Record Club aims to be Letterboxd for music fans

▼ Summary
– Record Club aims to fill the gap for a clean, modern music-tracking and social platform similar to Goodreads or Letterboxd.
– It offers a streamlined interface, unlike the more cluttered and review-focused Rate Your Music.
– Users can rate, review, and mark albums as listened to, and see friends’ activity and trending albums.
– Profiles feature a five favorite albums list and a five heavy rotation list, plus custom list creation and sharing.
– The service includes a queue to track albums users want to listen to in the future.
There’s no true music equivalent to Goodreads or Letterboxd, but Record Club is stepping up to fill that void. While platforms like Rate Your Music exist, its cluttered interface leans toward in-depth reviews rather than helping users casually catalog their listening habits or engage with a community. Record Club, by contrast, offers a clean, modern design with a streamlined experience that feels strikingly similar to Letterboxd.

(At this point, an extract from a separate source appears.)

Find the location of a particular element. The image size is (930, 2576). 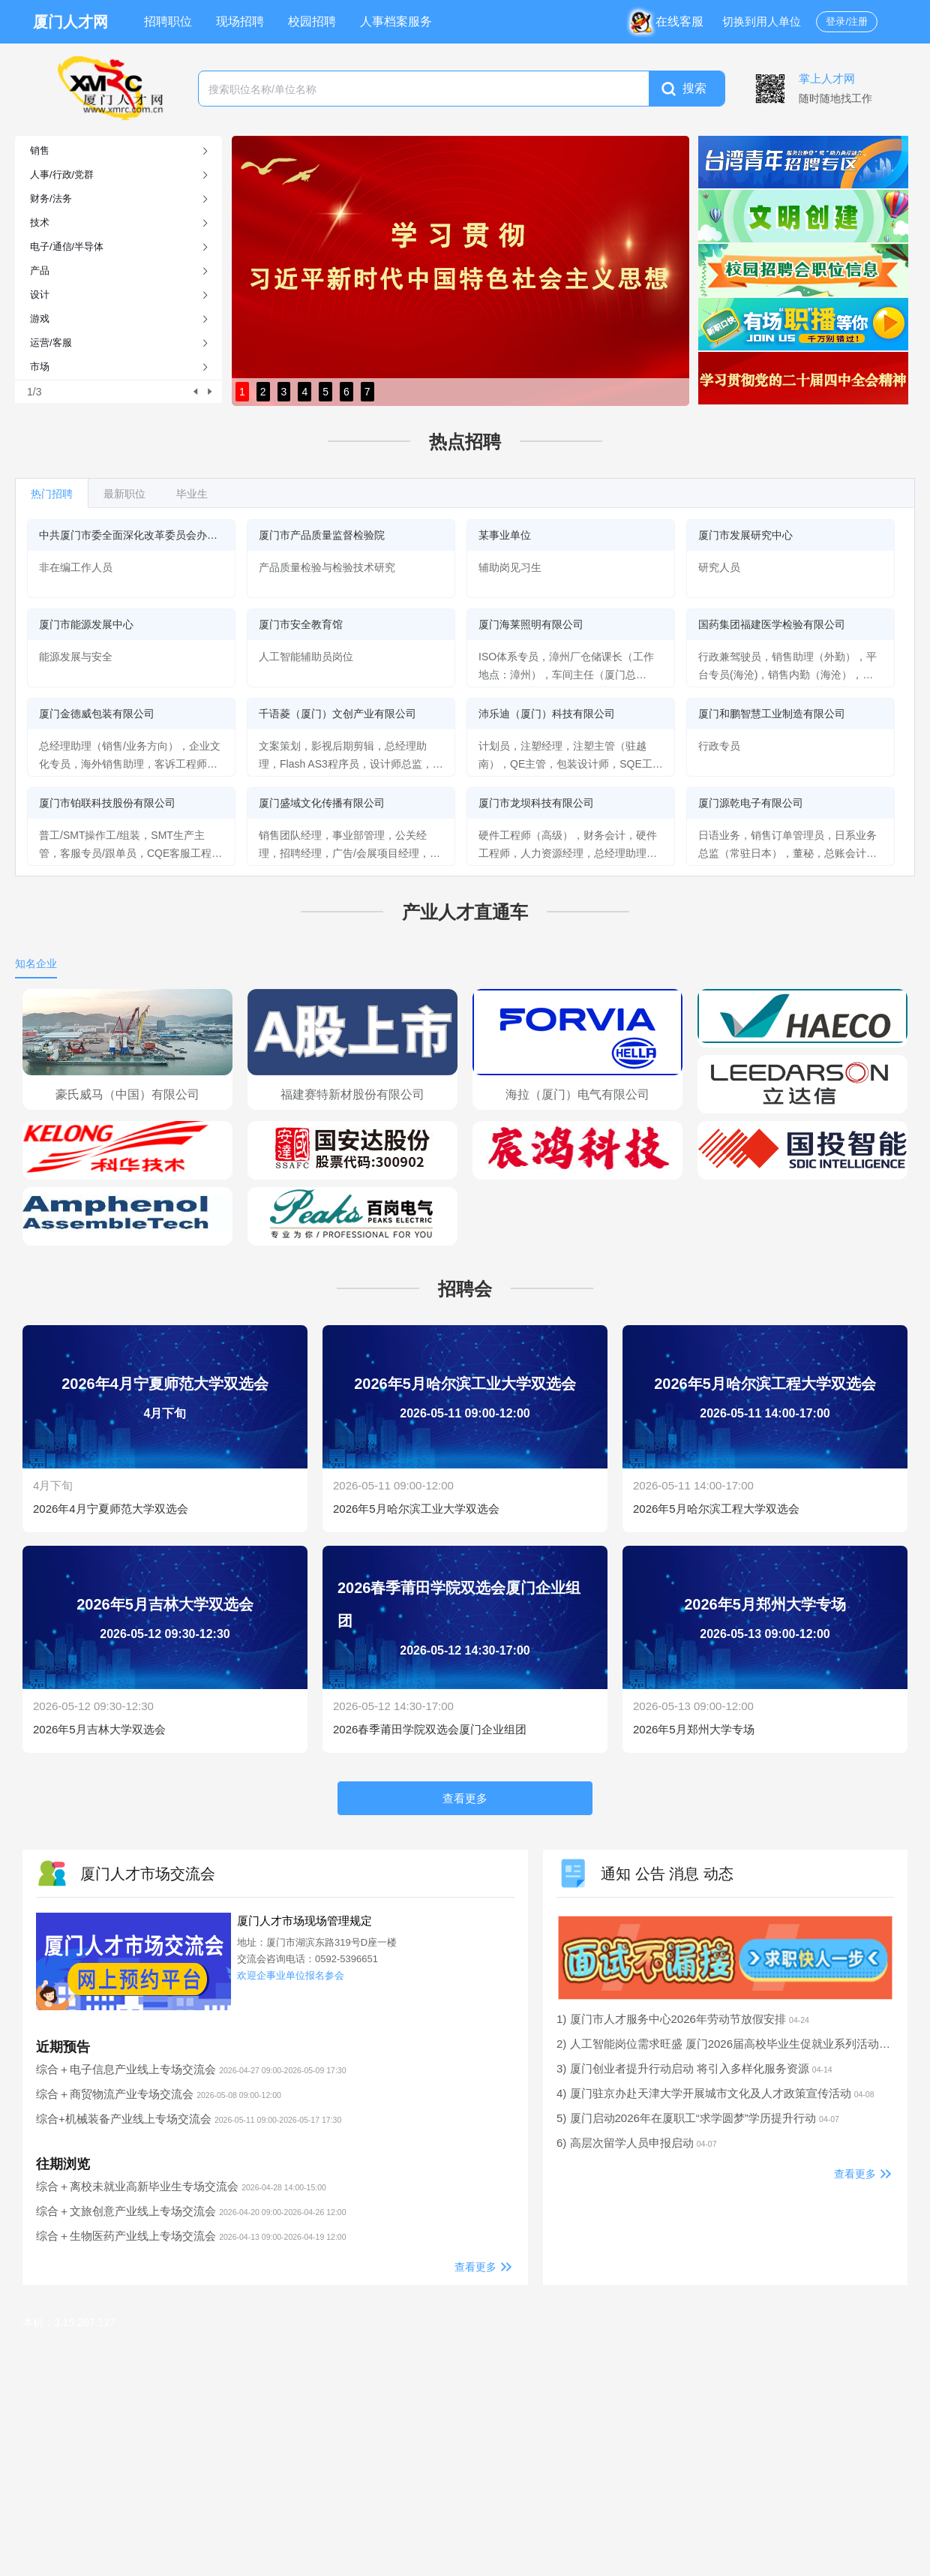

综合＋离校未就业高新毕业生专场交流会 is located at coordinates (181, 2186).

The core features you’d expect from a platform like this are all present. You can rate and review albums, or simply mark them as listened to. The social element shines through as well: you can see what your friends are spinning, and check which records are trending among the broader user base. Your profile includes space to showcase your five favorite albums and another slot for five records currently in heavy rotation. Custom lists, both ranked and unranked, let you organize your listening,perfect for tracking your top albums of the year or curating genre-specific deep dives. There’s also a queue feature to save albums you plan to listen to later, a tool I’ll likely rely on heavily.